◆ Task to complete
State how many lines of the entries below hold the word "Marketing"; reply with nothing but the number.

***** Information *****

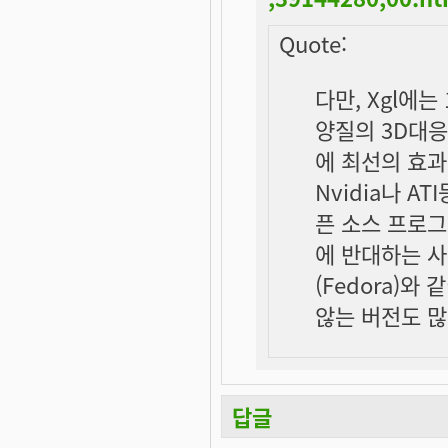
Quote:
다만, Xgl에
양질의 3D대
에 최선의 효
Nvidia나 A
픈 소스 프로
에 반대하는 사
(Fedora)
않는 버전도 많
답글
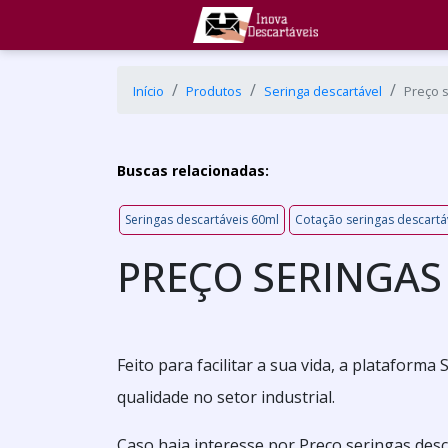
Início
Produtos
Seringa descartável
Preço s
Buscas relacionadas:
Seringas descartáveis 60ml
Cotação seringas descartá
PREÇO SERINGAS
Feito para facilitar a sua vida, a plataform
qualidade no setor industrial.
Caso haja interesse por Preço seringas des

*****
***** Information *****

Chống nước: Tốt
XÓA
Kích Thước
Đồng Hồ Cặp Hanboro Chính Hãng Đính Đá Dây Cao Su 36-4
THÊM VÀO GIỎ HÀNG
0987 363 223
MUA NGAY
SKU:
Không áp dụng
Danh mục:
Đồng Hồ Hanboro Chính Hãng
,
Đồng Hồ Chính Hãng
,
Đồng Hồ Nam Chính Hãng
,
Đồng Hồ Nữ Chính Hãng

*****
***** Information *****

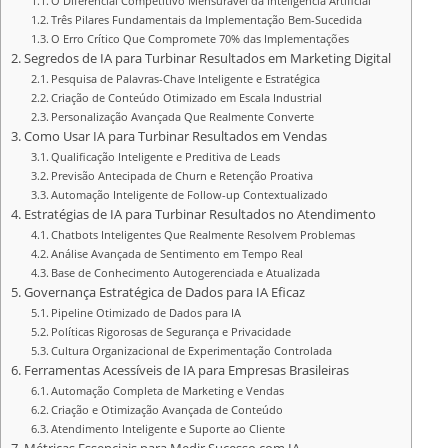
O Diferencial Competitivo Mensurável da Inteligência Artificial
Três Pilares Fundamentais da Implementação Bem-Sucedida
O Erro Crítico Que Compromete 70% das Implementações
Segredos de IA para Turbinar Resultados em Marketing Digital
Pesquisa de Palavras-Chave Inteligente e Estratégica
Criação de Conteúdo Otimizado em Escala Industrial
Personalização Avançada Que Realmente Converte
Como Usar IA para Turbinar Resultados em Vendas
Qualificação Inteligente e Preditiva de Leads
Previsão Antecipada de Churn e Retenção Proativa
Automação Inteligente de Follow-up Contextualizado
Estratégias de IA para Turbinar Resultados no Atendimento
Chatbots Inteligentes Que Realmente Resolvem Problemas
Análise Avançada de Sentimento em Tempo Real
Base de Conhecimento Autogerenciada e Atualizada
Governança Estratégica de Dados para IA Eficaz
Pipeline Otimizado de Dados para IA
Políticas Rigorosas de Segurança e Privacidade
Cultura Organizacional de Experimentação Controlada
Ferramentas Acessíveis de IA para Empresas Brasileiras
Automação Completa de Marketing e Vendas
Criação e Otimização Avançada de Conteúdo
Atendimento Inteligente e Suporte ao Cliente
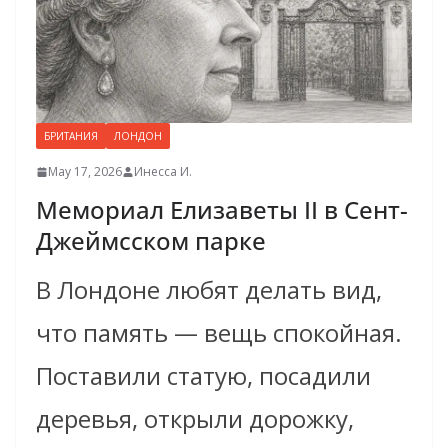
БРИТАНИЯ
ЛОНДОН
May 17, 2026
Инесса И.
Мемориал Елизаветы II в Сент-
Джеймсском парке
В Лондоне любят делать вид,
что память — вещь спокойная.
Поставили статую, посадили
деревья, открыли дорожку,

*****

◆ Answer section
2